== What the task asks ==
Among the lines below, keep only those from the one containing "оснащали классы в ведущих вузах. В том" through the one containing "понимать, что это вопрос не только", and reproduce them exactly.

(Dataset entries)

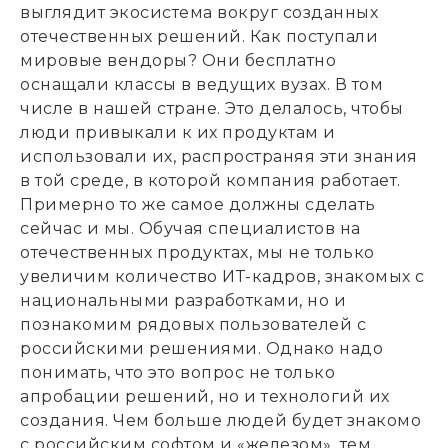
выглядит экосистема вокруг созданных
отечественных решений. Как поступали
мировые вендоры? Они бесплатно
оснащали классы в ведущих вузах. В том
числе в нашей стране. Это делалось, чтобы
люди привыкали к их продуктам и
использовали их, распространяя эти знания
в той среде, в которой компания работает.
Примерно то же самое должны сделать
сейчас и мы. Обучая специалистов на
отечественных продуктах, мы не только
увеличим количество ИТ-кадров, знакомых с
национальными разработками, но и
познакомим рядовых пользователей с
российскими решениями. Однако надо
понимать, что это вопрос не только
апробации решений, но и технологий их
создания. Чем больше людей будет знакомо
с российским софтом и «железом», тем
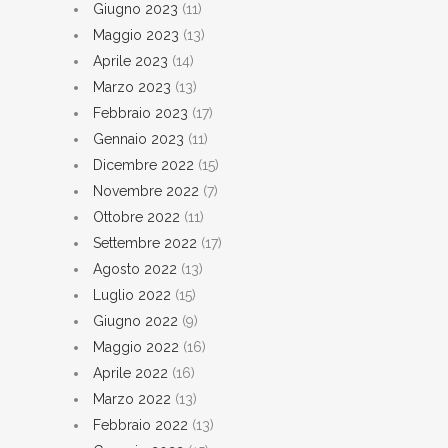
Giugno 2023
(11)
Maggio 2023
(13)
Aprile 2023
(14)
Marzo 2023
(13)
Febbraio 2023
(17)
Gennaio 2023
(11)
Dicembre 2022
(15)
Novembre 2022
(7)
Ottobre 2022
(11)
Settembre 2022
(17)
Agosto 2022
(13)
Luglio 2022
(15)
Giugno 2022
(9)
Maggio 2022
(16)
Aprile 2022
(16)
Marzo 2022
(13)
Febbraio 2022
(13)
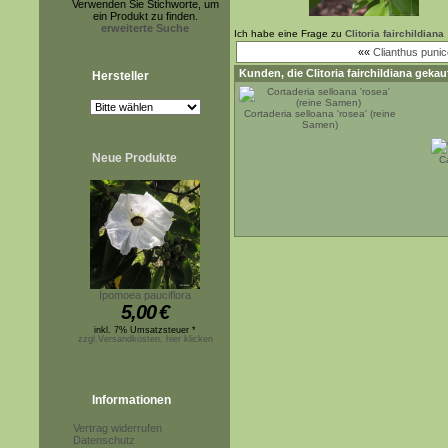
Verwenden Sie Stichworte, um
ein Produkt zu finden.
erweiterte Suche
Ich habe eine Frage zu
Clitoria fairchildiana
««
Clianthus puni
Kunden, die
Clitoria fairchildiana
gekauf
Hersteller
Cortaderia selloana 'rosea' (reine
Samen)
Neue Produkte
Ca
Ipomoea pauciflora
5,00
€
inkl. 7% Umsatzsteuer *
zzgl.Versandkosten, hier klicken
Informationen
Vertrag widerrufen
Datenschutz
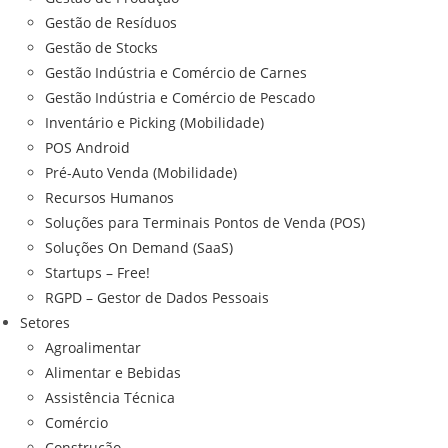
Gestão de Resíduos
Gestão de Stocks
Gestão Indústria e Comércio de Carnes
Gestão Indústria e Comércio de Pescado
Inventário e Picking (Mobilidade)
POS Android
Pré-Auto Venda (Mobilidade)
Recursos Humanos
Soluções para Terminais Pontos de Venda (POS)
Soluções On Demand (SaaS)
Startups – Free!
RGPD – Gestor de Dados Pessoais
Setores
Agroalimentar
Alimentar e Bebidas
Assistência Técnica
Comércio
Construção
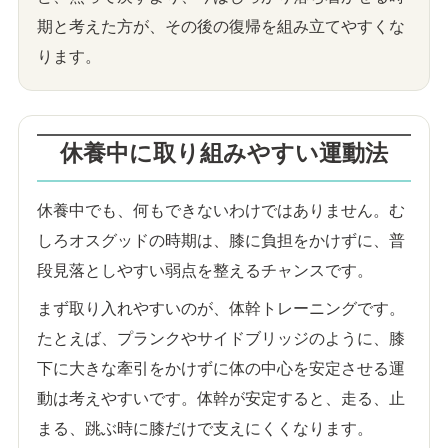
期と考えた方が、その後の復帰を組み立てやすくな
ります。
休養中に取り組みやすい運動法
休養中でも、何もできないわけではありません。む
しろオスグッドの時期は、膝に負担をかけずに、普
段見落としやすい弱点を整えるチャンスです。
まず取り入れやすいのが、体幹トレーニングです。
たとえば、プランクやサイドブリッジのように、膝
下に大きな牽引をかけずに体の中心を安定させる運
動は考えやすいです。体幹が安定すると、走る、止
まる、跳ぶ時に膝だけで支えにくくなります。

== Answer to the problem ==
оснащали классы в ведущих вузах. В том
числе в нашей стране. Это делалось, чтобы
люди привыкали к их продуктам и
использовали их, распространяя эти знания
в той среде, в которой компания работает.
Примерно то же самое должны сделать
сейчас и мы. Обучая специалистов на
отечественных продуктах, мы не только
увеличим количество ИТ-кадров, знакомых с
национальными разработками, но и
познакомим рядовых пользователей с
российскими решениями. Однако надо
понимать, что это вопрос не только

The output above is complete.